Friday, June 26, 2015

clobber

mv --no-clobber option

Problem:

I'm writing a script in which I need to move files from one directory to another. However, some of the files have the same name, and I want to keep the older file, so I can't use --update. I'm moving files from the newer directory to the older directory, so what I'm looking for is a way to automatically not overwrite. Basically, I need the behavior of mv with the opposite of --force option. I can't use the --interactive option either, because I'm copying multiple files and I don't want mv to hang.

There's no reason I must use mv, I just assumed it'd be the easiest way to accomplish what I need. If there's an easier way that doesn't involve mv I'm open for suggestions.

After searching around a while I found this recent webpage which makes it seem as though mv will now have a --no-clobber option which will do exactly what I need. I'm running Ubuntu on this computer, so I'm sure the webpage is relevant, but mv doesn't like --no-clobber despite the fact that my system is updated.
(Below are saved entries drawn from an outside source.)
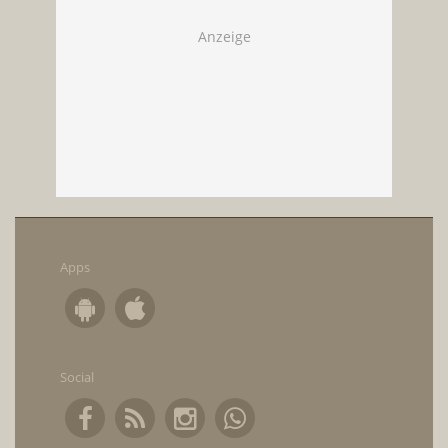
Apps
Social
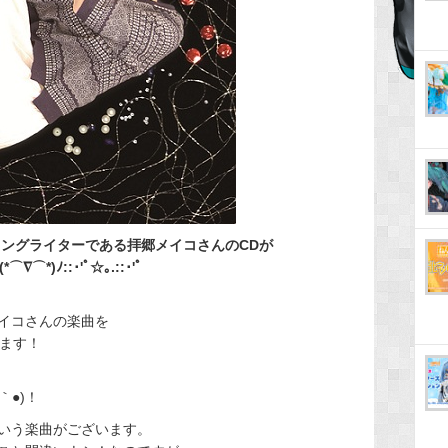
ソングライターである拝郷メイコさんのCDが
)ﾉ::･'ﾟ☆｡.::･'ﾟ
イコさんの楽曲を
ります！
｀●)！
いう楽曲がございます。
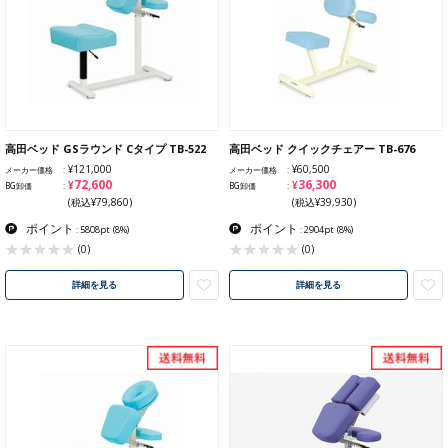
高田ベッド GSラウンド Cタイプ TB-522
高田ベッド クイックチェアー TB-676
¥121,000
¥60,500
メーカー価格
メーカー価格
¥72,600
¥36,300
BG卸価
BG卸価
(税込¥79,860)
(税込¥39,930)
ポイント
ポイント
: 5808pt
(8%)
: 2904pt
(8%)
(0)
(0)
詳細を見る
詳細を見る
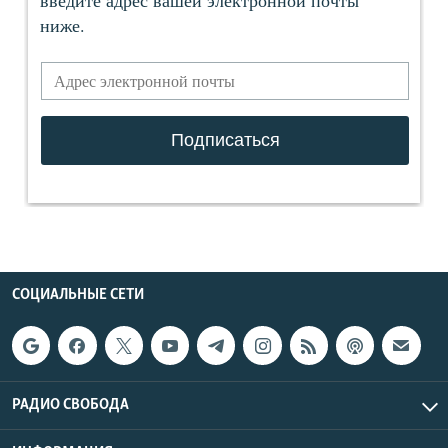
СОЦИАЛЬНЫЕ СЕТИ
РАДИО СВОБОДА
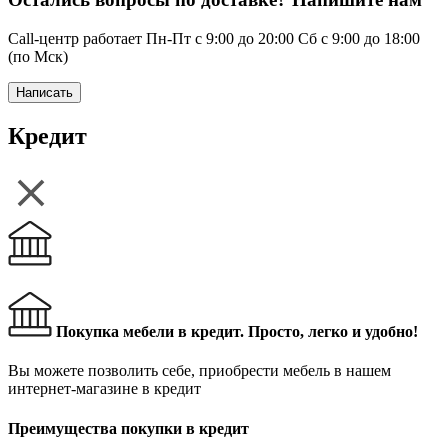
Call-центр работает Пн-Пт с 9:00 до 20:00 Сб с 9:00 до 18:00
(по Мск)
Написать
Кредит
Покупка мебели в кредит. Просто, легко и удобно!
Вы можете позволить себе, приобрести мебель в нашем
интернет-магазине в кредит
Преимущества покупки в кредит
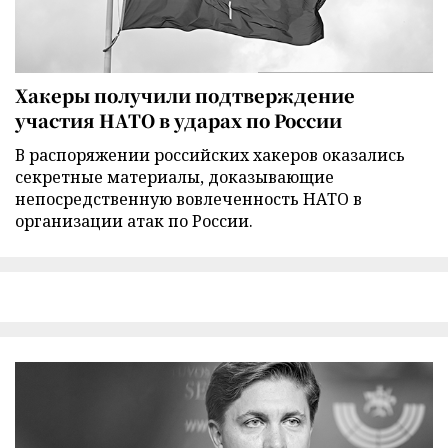
Хакеры получили подтверждение
участия НАТО в ударах по России
В распоряжении российских хакеров оказались
секретные материалы, доказывающие
непосредственную вовлеченность НАТО в
организации атак по России.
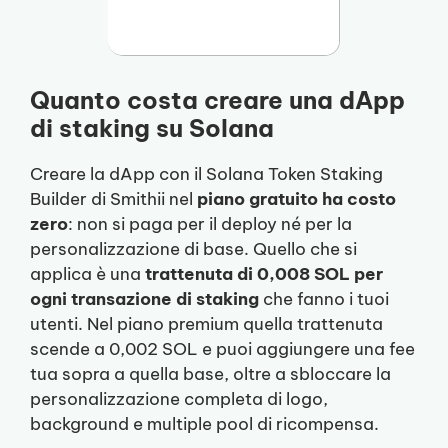
Quanto costa creare una dApp
di staking su Solana
Creare la dApp con il Solana Token Staking
Builder di Smithii nel
piano gratuito ha costo
zero
: non si paga per il deploy né per la
personalizzazione di base. Quello che si
applica è una
trattenuta di 0,008 SOL per
ogni transazione di staking
che fanno i tuoi
utenti. Nel piano premium quella trattenuta
scende a 0,002 SOL e puoi aggiungere una fee
tua sopra a quella base, oltre a sbloccare la
personalizzazione completa di logo,
background e multiple pool di ricompensa.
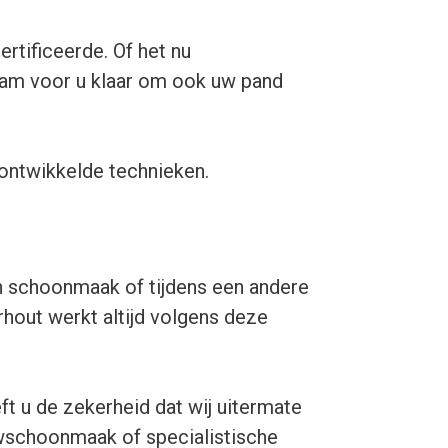
rtificeerde. Of het nu
eam voor u klaar om ook uw pand
ontwikkelde technieken.
n schoonmaak of tijdens een andere
rhout werkt altijd volgens deze
ft u de zekerheid dat wij uitermate
ouwschoonmaak of specialistische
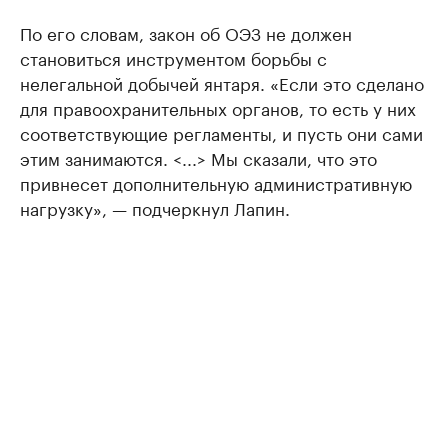
По его словам, закон об ОЭЗ не должен
становиться инструментом борьбы с
нелегальной добычей янтаря. «Если это сделано
для правоохранительных органов, то есть у них
соответствующие регламенты, и пусть они сами
этим занимаются. <...> Мы сказали, что это
привнесет дополнительную административную
нагрузку», — подчеркнул Лапин.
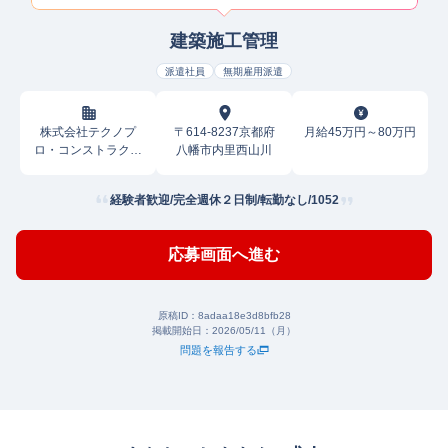
建築施工管理
派遣社員
無期雇用派遣
株式会社テクノプ
〒614-8237京都府
月給45万円～80万円
ロ・コンストラクシ
八幡市内里西山川
ョン
経験者歓迎/完全週休２日制/転勤なし/1052
応募画面へ進む
原稿ID：
8adaa18e3d8bfb28
掲載開始日：
2026/05/11（月）
問題を報告する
So basically what I need is explained in the first paragraph. I want a script to move files from one directory to another and automatically NOT overwrite: the oppsite of --force.

Thanks in advance for any help or suggestions!
 
Solution:
 
Code:
fromdir=/path/to/original/files
destdir=/path/to/destination/directory

cd "$fromdir" || exit 1

for file in *
do
  [ -f "$destdir/$file" ] || mv "$file" "$destdir"
done

 The above code will work nicely.

The other possible solution is: 
 
bash: set -o clobber 
 
which will deny overwriting any files.